Which lines of the records below contain the string "give"? Report each of them.

■ **Task data**:
"""
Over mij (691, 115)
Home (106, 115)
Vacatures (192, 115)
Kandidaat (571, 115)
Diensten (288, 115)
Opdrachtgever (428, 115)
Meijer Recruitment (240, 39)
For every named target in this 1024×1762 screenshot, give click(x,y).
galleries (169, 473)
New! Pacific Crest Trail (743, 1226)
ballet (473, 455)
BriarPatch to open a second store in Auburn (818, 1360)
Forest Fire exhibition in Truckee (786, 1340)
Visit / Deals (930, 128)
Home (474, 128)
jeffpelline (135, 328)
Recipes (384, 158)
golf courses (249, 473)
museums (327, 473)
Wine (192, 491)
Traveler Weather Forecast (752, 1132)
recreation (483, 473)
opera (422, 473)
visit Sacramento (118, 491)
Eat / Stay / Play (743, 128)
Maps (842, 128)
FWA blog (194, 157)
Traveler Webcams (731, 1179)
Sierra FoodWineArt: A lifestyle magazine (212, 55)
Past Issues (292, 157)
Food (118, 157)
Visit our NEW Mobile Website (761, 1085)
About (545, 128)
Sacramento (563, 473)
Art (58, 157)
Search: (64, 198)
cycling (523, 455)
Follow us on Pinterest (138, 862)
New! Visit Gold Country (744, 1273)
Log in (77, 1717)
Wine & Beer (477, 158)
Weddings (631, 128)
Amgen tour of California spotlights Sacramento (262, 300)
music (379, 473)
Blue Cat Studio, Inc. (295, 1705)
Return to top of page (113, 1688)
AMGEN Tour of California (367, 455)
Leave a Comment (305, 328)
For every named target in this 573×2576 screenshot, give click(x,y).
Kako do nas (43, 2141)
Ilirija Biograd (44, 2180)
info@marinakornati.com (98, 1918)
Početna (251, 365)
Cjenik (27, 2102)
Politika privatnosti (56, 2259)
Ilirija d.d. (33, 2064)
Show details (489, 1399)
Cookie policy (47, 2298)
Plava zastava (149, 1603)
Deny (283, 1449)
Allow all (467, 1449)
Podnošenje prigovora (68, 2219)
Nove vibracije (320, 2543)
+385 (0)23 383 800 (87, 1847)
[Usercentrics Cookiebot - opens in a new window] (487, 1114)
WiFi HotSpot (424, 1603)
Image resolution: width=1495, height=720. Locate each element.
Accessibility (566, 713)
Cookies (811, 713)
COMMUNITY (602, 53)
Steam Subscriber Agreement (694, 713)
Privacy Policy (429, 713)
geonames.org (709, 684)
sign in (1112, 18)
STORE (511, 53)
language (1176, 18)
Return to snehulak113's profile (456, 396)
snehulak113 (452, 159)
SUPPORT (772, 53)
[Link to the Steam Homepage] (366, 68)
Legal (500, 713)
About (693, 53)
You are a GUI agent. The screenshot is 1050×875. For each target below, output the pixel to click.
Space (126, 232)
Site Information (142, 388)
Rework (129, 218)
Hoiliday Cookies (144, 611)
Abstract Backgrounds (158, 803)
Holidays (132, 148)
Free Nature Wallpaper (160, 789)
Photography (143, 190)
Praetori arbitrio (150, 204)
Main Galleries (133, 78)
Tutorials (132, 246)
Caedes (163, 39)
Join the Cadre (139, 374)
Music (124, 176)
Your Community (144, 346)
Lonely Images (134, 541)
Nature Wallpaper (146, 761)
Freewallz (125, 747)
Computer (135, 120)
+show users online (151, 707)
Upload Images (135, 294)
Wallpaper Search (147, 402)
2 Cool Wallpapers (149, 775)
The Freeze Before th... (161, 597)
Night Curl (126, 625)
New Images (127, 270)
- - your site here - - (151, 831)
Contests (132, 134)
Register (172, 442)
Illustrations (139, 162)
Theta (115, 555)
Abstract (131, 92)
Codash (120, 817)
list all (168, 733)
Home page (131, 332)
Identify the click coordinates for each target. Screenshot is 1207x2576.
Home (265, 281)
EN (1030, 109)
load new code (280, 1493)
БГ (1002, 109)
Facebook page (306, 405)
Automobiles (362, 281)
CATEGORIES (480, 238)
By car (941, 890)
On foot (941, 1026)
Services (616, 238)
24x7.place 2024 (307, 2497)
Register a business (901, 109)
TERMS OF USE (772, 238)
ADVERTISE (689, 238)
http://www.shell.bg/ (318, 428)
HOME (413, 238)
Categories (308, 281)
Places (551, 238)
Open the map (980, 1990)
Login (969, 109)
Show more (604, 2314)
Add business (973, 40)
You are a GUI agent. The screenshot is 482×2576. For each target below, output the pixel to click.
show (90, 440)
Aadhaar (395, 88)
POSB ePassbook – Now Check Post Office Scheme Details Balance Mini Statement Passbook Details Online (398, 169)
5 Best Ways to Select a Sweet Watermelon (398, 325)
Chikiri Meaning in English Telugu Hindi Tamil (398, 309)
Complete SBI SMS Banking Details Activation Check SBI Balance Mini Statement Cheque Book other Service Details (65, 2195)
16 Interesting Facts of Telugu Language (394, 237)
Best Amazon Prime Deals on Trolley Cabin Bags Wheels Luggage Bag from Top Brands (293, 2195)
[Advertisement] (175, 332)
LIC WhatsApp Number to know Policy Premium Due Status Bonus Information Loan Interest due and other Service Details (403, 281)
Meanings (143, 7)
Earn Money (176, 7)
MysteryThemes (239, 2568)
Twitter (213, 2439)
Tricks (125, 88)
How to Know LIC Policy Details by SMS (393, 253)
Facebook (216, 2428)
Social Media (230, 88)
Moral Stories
"""
■ **Result**:
For every named target in this 1024×1762 screenshot, give click(x,y).
For every named target in this 573×2576 screenshot, give click(x,y).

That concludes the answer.